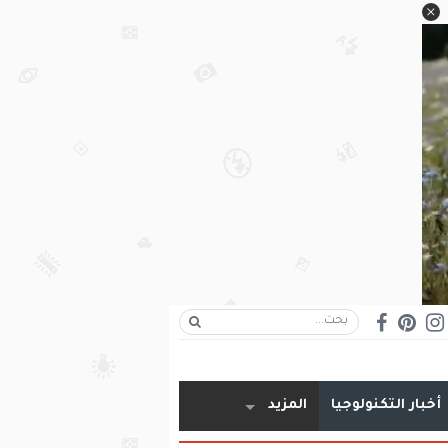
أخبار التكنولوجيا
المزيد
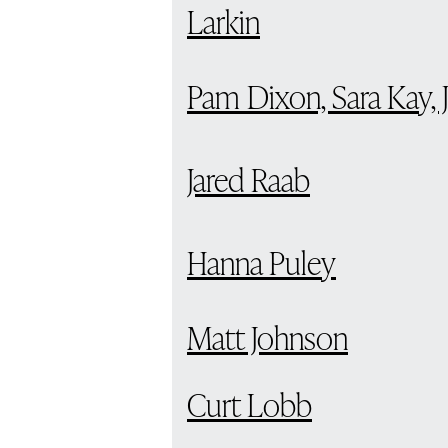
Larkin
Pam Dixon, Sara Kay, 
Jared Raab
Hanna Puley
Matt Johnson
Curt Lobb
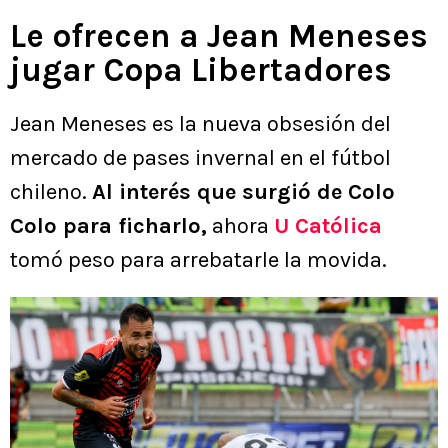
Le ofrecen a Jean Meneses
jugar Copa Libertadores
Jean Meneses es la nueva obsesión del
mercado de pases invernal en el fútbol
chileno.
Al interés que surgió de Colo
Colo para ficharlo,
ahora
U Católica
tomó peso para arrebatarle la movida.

--------------------

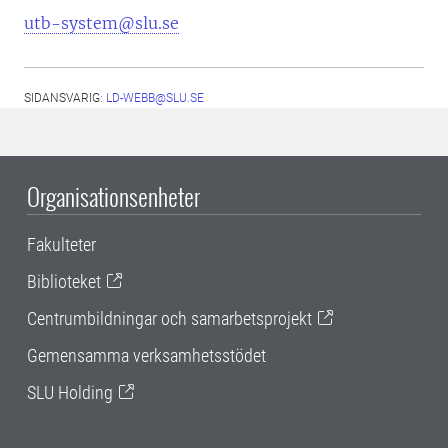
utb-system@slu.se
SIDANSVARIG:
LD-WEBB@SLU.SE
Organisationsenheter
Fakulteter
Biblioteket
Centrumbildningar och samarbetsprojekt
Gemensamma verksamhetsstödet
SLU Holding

--------------------

— Exercise requirements —
Find each line in the records above that contains "Colo", and copy it.

— Exercise solution —
Al interés que surgió de Colo
Colo para ficharlo,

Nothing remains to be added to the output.